Exercise prompt -> The required result is every line of the records that includes "Kostenloser".
(Exercise material begins)
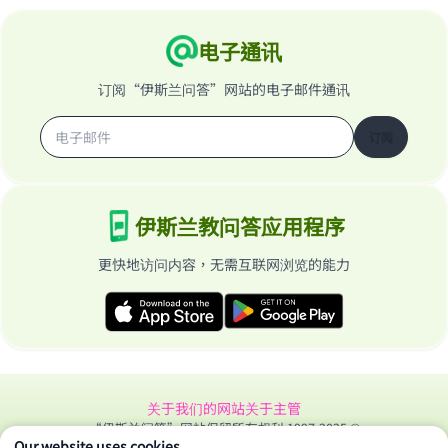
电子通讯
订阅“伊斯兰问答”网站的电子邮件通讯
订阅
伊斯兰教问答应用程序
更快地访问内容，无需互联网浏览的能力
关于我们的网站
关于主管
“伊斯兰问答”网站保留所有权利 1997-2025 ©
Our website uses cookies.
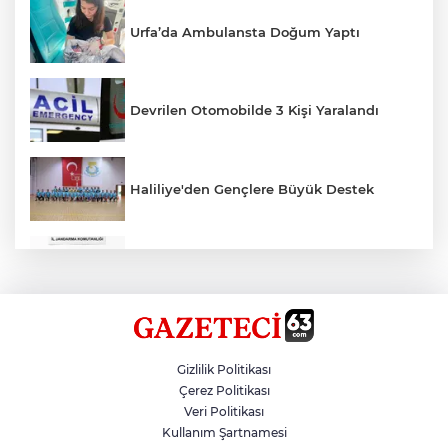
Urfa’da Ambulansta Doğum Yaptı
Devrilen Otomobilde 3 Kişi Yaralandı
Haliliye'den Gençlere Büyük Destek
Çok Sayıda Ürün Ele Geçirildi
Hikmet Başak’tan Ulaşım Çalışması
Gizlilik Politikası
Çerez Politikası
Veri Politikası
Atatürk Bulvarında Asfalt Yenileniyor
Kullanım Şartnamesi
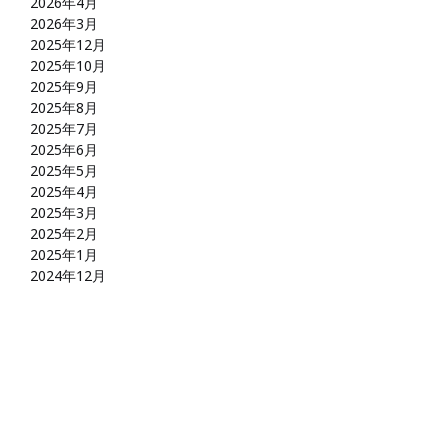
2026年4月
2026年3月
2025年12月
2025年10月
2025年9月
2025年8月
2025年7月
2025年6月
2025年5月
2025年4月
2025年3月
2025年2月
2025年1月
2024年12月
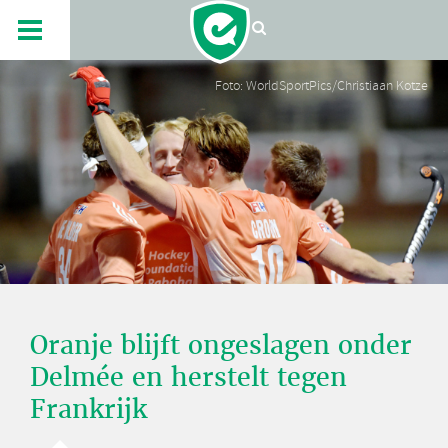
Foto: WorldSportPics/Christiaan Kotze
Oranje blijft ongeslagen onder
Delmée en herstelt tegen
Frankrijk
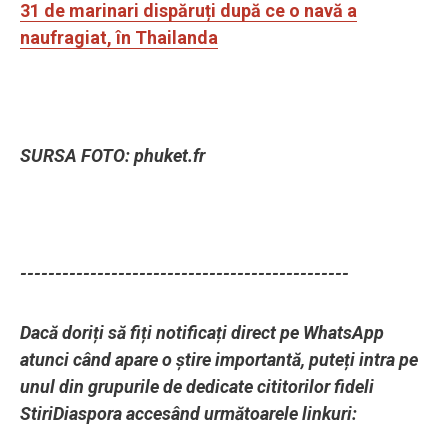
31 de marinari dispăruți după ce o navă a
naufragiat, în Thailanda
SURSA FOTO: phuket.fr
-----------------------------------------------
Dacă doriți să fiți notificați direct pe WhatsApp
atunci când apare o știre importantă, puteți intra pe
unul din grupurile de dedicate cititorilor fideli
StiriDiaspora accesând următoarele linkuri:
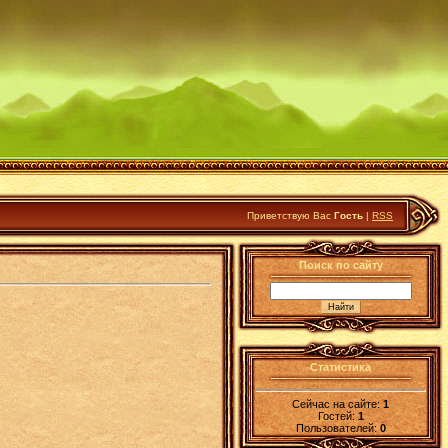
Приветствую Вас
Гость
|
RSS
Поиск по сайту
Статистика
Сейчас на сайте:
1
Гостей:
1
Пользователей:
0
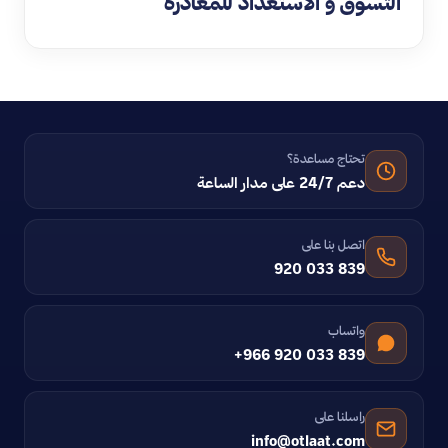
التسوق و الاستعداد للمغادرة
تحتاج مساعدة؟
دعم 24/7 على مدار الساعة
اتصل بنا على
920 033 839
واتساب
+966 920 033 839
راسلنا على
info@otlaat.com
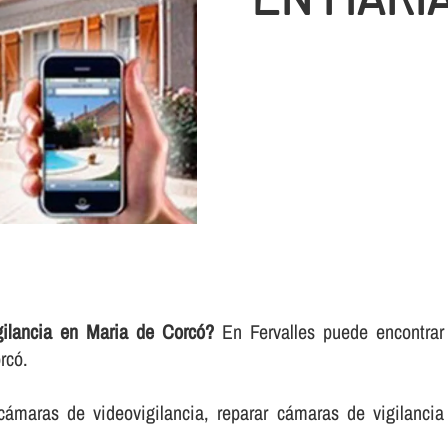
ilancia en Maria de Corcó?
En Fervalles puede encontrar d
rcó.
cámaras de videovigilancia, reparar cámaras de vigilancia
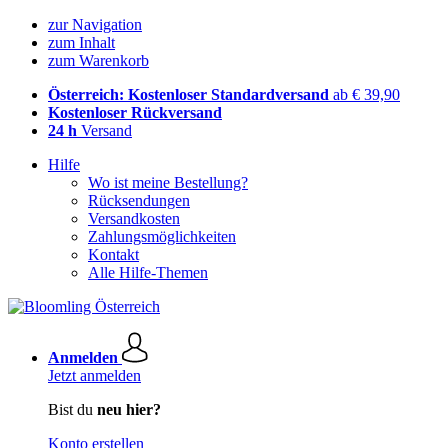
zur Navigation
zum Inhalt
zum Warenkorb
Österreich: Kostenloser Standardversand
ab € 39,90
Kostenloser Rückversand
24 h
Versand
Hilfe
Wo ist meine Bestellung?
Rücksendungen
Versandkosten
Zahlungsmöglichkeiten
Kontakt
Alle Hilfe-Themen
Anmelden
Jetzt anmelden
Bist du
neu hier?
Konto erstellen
(Exercise material ends)
(Exercise material begins)
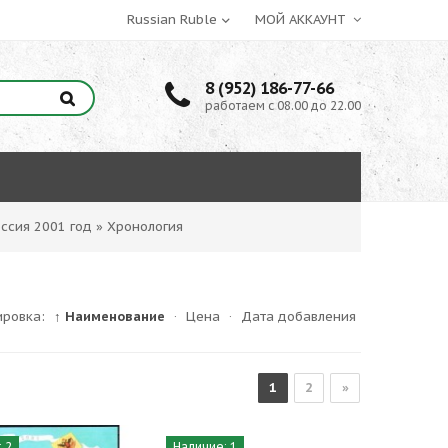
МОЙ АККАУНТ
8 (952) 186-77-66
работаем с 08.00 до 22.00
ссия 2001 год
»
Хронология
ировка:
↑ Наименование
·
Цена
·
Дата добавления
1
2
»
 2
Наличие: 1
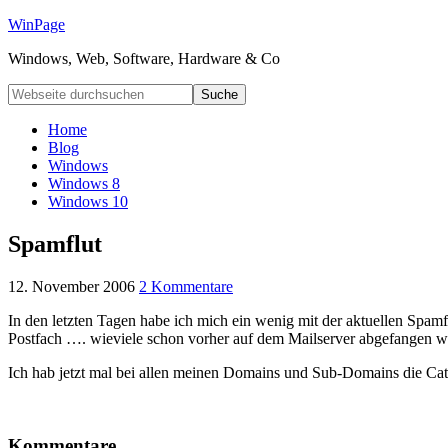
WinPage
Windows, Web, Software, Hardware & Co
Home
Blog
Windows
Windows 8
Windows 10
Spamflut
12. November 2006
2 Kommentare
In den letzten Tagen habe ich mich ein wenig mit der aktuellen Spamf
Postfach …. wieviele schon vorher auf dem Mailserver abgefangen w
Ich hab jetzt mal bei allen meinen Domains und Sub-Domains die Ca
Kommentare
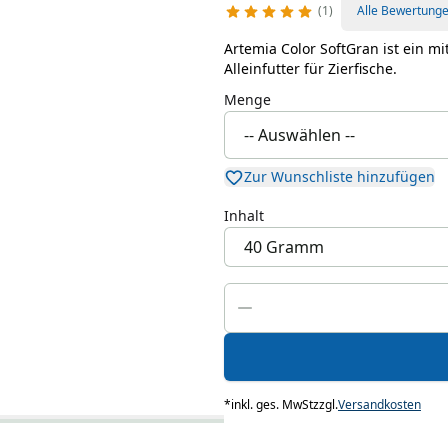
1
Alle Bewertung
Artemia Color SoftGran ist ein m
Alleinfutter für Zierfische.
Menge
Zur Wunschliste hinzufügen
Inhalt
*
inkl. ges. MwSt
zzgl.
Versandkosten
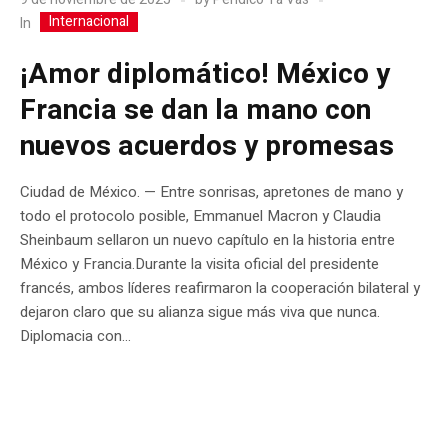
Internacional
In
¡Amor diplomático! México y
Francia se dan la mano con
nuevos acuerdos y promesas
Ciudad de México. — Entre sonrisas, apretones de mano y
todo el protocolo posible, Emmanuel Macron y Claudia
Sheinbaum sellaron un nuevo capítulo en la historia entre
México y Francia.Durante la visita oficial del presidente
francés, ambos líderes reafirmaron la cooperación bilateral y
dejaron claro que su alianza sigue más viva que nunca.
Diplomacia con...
(Exercise material ends)
Answer ->
Österreich: Kostenloser Standardversand
Kostenloser Rückversand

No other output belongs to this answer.